Авторский комментарий, сопровождающий диалог Трофимова и
Лопахина в четвертом действии комедии, делает эту оценку более
основательной и глубокой:
«Лопахин. Дойдешь?
Трофимов. <…> Дойду, или укажу другим путь, как дойти.
Слышно, как вдали стучат топором по дереву» (13, 245-246). Ведь
человек, равнодушный к гибели Сада, вряд ли способен к
какой-либо собственной созидательной деятельности.
«Входит Епиходов с букетом; он в пиджаке и в ярко вычищенных
сапогах, которые сильно скрипят; войдя, он роняет букет» (13,
198). Как видим, здесь традиционная детализация приобретает
новое для драматургии Чехова качество: деталь становится
абсурдной. Предмет, который она фиксирует, начинает
функционировать в логике, абсолютно не связанной с
предполагаемой (заложенной в его семантику). Букет не дарится
любимой девушке, а падает на пол. Начищенные сапоги поражают
окружающих не своим великолепием, а скрипом, который они издают.
Револьвер, появляющийся в руках персонажа (13, 216), так и не
выстреливает, а стул, мимо которого он проходит – падает (13,
198). Хотя аллегорический механизм детализации по-прежнему
сохраняется: абсурдность детали в данном случае маркирует
абсурдность человеческого существования – одну из важнейших
идеологем сознания XX века.
Сохраняет свою значимость в «Вишневом саде» и ремарка,
фиксирующая неоднократно повторяющееся персонажем действие. Так,
в первом действии комедии Гаев «вынимает из кармана коробку с
леденцами, сосет» (13, 205); «кладет в рот леденец» (13, 213);
во втором действии жест персонажа продублирован – Гаев вновь
«кладет в рот леденец» (13, 220). Представляется, что
повторяющийся жест персонажа эксплицирует мироощущение большого
ребенка, который так и не стал взрослым, поскольку эту семантику
актуализируют и другие авторские замечания. Так, вернувшись с
неудачных торгов, Гаев ничего не отвечает на расспросы
Раневской, он «только машет рукой». К Фирсу же – своей вечной
няньке – персонаж обращается «плача» (13, 139), жалуется
по-детски: «Вот возьми… Тут анчоусы, керченские сельди… Я
сегодня ничего не ел… Столько я выстрадал!» (там же). Уезжая из
усадьбы, Гаев, как отмечает автор, одет в «теплое пальто с
башлыком» (13, 251), что вновь эксплицирует детское самоощущение
персонажа. Ведь та же деталь дважды маркирована повествователем,
например, в экспозиции рассказа «Мальчики»: «Володя уже стоял в
сенях и красными, озябшими пальцами развязывал башлык <…> кроме
Володи в передней находился еще один маленький человек,
окутанный в платки, шали и башлыки» (6, 424).

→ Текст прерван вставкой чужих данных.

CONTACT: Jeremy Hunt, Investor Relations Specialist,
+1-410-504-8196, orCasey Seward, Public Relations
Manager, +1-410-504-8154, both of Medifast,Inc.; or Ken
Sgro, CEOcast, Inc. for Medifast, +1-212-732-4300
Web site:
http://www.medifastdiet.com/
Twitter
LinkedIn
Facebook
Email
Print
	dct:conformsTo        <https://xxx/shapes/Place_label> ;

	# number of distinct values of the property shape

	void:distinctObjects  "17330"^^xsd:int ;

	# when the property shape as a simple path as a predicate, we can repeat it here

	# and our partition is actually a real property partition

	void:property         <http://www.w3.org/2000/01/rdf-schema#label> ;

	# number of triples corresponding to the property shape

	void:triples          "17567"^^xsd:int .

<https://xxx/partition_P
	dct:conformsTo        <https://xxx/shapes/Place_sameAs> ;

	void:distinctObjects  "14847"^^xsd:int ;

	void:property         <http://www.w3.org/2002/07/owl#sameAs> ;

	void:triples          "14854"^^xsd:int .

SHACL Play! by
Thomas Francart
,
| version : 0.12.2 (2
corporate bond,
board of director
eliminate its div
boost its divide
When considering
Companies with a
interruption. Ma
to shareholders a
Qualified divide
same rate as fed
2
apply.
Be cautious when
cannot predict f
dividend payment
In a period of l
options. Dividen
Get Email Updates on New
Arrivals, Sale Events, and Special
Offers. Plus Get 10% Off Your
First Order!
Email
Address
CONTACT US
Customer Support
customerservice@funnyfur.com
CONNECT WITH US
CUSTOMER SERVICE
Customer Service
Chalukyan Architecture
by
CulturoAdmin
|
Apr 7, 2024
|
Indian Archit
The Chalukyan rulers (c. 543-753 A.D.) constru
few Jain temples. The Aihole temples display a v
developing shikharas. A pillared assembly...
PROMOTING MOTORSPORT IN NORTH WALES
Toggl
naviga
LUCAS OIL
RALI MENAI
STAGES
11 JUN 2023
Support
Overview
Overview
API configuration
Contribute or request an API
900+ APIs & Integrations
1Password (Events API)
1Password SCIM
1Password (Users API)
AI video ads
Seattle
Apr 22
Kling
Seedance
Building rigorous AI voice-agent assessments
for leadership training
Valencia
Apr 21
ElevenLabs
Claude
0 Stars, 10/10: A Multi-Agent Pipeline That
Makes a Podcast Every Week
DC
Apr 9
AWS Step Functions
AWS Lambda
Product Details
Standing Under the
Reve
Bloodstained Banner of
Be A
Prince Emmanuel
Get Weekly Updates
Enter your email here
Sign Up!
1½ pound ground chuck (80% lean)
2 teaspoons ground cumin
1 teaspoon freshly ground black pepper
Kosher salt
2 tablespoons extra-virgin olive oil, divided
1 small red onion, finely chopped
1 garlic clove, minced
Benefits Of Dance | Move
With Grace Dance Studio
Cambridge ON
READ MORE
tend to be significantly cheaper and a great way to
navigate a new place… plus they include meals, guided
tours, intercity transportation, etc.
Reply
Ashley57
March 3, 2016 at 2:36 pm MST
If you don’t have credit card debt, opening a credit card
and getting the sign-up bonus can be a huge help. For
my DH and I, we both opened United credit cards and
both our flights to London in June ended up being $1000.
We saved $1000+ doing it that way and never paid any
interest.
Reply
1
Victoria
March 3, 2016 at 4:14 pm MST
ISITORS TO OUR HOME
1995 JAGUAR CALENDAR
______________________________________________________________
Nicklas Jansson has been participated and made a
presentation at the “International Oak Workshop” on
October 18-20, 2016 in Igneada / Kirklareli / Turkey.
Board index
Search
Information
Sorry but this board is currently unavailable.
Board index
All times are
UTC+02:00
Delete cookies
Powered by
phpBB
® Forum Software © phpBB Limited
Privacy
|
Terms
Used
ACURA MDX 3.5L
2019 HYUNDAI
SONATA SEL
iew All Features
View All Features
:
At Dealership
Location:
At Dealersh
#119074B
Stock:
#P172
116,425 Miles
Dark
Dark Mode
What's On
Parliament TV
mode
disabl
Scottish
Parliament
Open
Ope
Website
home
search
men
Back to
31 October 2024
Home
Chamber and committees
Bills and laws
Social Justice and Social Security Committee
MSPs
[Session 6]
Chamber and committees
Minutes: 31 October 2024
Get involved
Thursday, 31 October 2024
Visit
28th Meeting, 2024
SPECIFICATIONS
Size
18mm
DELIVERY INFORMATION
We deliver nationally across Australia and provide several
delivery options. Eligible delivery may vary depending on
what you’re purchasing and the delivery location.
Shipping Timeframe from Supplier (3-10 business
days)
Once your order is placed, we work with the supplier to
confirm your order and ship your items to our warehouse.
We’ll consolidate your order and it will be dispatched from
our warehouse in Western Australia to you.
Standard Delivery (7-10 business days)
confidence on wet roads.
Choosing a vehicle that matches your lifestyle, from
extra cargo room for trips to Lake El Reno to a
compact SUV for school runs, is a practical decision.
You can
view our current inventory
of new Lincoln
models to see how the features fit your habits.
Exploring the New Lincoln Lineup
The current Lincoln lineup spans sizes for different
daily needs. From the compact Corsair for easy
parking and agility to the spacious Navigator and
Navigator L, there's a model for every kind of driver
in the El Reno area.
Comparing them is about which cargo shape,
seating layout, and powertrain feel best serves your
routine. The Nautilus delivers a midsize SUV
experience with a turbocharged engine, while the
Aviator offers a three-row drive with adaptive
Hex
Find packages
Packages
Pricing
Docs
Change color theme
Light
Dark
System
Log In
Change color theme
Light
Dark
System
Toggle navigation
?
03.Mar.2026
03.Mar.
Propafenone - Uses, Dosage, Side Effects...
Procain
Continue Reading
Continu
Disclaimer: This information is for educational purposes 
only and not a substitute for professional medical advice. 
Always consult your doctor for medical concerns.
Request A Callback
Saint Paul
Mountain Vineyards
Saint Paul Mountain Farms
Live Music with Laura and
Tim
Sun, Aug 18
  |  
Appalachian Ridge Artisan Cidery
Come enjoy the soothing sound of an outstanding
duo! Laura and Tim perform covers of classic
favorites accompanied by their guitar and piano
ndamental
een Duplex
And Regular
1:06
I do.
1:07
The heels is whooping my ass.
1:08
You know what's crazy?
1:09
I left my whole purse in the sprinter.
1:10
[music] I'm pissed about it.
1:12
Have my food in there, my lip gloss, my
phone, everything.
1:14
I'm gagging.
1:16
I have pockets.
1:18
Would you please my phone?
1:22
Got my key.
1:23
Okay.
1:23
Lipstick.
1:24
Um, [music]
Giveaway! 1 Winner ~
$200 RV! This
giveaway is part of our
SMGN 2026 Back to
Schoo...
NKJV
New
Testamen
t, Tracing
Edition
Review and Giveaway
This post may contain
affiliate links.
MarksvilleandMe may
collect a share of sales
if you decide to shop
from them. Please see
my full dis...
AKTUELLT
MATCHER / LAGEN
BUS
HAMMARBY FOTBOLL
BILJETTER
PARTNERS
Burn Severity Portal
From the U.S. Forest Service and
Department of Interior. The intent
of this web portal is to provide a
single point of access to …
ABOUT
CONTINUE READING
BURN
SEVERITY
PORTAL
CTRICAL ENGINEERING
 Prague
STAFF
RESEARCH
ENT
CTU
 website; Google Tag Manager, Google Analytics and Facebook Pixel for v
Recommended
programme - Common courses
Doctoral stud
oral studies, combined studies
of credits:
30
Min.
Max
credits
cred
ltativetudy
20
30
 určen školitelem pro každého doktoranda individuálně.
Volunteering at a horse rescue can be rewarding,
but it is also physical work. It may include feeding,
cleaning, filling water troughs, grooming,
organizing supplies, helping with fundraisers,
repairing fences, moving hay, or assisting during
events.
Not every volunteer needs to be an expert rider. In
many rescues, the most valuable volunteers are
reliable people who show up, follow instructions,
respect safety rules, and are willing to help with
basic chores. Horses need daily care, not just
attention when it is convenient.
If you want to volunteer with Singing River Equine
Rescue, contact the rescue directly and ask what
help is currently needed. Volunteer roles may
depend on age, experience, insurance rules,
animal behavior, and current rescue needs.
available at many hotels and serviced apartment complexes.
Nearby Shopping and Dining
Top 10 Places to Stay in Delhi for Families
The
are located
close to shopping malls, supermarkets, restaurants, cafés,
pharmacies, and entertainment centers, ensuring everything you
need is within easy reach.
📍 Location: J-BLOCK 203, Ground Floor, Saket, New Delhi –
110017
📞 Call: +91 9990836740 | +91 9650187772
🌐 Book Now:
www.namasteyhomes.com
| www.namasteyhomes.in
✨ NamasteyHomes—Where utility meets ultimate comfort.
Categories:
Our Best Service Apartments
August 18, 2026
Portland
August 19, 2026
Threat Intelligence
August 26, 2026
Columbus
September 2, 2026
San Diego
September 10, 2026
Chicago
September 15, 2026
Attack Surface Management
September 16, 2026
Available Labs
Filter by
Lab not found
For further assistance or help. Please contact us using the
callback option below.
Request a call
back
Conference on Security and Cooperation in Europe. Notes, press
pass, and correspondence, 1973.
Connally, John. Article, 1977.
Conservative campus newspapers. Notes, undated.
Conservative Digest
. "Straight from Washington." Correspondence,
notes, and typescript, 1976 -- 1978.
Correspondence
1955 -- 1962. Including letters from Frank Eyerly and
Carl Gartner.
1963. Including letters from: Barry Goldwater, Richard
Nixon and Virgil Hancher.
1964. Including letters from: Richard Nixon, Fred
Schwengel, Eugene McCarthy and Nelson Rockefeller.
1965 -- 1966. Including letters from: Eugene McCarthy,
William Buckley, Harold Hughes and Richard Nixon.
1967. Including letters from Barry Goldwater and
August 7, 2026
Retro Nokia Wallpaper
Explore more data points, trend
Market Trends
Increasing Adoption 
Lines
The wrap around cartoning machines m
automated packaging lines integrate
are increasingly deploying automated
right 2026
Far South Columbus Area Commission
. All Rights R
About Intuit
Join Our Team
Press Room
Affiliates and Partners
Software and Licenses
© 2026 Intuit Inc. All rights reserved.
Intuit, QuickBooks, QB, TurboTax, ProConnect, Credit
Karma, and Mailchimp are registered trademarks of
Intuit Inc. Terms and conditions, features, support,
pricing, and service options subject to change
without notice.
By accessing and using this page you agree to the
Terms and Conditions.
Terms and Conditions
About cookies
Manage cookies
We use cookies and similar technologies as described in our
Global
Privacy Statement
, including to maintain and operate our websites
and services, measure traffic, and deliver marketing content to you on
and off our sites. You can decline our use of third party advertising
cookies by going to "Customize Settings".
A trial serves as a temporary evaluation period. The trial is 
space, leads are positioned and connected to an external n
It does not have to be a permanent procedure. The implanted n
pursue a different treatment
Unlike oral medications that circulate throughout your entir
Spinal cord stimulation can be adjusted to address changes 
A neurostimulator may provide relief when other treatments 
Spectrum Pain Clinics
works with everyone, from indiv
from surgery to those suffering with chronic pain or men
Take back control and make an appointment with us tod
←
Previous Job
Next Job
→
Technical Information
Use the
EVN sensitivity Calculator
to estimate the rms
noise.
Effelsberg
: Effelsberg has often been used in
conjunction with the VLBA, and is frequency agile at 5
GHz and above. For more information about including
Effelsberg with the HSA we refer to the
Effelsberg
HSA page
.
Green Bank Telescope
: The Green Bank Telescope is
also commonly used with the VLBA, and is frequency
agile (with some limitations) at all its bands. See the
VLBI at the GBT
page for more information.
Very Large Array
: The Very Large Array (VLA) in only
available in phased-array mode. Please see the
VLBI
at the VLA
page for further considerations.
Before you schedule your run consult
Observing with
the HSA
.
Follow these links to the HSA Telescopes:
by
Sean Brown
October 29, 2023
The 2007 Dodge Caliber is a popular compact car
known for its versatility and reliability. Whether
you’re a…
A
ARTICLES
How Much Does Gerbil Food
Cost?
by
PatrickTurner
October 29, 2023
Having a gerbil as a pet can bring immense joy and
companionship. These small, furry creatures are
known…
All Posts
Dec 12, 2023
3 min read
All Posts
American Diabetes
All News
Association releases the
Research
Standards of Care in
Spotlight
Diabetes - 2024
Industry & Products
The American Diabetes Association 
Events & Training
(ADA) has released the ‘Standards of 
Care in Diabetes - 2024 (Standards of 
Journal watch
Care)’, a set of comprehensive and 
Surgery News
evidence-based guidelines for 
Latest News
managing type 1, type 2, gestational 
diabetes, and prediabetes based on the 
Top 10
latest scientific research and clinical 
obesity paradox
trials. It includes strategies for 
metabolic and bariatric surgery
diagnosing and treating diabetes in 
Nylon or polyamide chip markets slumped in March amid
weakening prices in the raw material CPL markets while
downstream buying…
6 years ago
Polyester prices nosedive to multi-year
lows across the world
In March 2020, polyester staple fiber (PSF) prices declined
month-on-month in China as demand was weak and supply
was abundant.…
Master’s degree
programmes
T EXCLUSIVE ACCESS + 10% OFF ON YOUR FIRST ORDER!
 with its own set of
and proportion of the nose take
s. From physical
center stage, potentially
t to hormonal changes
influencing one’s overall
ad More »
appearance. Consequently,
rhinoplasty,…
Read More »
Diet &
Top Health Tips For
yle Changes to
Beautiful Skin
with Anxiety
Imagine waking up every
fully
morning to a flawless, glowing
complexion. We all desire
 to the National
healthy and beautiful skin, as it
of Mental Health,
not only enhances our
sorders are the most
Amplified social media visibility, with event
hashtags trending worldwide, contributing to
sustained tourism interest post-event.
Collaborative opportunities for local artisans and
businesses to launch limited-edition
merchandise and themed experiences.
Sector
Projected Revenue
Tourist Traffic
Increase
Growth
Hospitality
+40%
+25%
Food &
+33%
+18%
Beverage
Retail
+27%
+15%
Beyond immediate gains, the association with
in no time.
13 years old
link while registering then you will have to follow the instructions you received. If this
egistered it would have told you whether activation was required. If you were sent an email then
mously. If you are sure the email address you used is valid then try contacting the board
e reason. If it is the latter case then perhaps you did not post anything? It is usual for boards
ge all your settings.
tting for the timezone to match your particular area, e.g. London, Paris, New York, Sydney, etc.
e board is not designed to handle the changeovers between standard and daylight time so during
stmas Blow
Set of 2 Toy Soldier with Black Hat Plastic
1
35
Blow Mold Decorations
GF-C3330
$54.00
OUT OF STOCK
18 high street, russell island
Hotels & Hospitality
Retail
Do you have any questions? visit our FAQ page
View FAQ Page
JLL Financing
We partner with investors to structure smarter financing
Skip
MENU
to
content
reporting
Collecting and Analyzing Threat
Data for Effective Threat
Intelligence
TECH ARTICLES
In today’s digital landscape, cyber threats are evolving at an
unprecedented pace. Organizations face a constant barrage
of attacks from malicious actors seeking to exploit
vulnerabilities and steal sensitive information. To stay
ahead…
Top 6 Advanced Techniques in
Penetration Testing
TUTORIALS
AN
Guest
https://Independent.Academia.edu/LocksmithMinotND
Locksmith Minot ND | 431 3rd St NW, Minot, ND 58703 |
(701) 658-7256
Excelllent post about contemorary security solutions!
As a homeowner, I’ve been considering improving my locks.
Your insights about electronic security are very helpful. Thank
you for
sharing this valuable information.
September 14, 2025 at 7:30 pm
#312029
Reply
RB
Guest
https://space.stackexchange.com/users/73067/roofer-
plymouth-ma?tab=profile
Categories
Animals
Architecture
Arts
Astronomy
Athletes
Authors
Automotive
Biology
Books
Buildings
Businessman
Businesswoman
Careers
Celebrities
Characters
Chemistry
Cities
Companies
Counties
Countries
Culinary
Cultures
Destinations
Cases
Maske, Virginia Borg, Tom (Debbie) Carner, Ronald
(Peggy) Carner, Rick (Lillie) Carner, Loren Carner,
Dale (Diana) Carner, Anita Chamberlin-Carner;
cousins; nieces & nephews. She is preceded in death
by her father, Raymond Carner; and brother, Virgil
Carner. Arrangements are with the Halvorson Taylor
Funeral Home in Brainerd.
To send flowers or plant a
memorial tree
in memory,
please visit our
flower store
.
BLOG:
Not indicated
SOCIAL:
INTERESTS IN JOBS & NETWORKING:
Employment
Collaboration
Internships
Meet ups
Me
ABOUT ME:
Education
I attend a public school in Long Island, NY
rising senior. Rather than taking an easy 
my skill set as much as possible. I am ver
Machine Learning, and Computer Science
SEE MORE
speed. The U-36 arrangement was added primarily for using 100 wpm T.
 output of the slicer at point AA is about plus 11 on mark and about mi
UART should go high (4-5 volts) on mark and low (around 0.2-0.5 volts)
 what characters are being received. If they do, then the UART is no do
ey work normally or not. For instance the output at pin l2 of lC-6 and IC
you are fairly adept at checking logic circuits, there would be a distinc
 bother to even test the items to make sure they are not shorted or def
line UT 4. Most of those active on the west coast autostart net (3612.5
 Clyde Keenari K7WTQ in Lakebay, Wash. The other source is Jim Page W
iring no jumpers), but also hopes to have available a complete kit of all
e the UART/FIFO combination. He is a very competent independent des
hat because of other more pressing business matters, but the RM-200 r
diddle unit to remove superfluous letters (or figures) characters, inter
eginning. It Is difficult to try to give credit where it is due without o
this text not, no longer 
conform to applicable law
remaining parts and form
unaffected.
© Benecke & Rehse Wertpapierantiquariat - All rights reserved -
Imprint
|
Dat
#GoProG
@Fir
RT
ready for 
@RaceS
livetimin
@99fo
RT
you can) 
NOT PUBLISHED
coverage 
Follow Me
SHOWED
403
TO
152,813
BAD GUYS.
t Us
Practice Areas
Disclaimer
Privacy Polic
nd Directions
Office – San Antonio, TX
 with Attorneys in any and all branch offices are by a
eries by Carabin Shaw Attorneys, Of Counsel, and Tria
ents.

Повторяющаяся ремарка является важным средством создания и
образа Лопахина. Его речь сопровождается авторским замечанием:
«взглянув на часы» (13, 205 – дважды); «поглядев на часы» (13,
208); «поглядев на часы» (13, 243). Ситуативное –
психологическое – значение ремарки обусловлено скорым отъездом
персонажа, его естественным желанием не опоздать на поезд; это
значение эксплицировано в репликах Лопахина. Идеологическая же
семантика ремарки во многом предопределена спецификой самого
образа часов как утвердившейся в человеческом сознании аллегории
времени. Лопахин – это единственный персонаж в пьесе, время
которого расписано по минутам; оно принципиально конкретно,
линейно и, при этом, непрерывно. Примечательно, что именно в
дискурсе Лопахина впервые появляется конкретная дата торгов –
двадцать второе августа:
«Лопахин. <…> Вам уже известно, вишневый сад ваш продается за
долги, на двадцать второе августа назначены торги, но вы не
беспокойтесь, моя дорогая, спите себе спокойно, выход есть» (13,
205).
Процесс семантизации повторяющихся ремарок, фиксирующих
перемещение персонажей по сцене или констатирующих их жесты,
может осуществляться в контексте не только чеховской
драматургии, но и художественного мира Чехова в целом. Вполне
очевидно при этом, что семантическое поле определенного
жеста/действия становится все более широким при движении от
ранних произведений автора к более поздним произведениям,
поскольку оно невольно вбирает в себя значения предшествующих
словообразов. Этот процесс особенно наглядно демонстрирует
трижды повторенная ремарка, относящаяся к Яше: «пьет шампанское»
(13; 243, 247 – дважды). Смысл ремарки, как мне кажется,
становится понятен лишь при включении ее в контекст
художественного мира прозы и писем Чехова.
Семантическое поле чеховского шампанского эксплицировано и в
основном исчерпано в небольшом одноименном рассказе «Шампанское»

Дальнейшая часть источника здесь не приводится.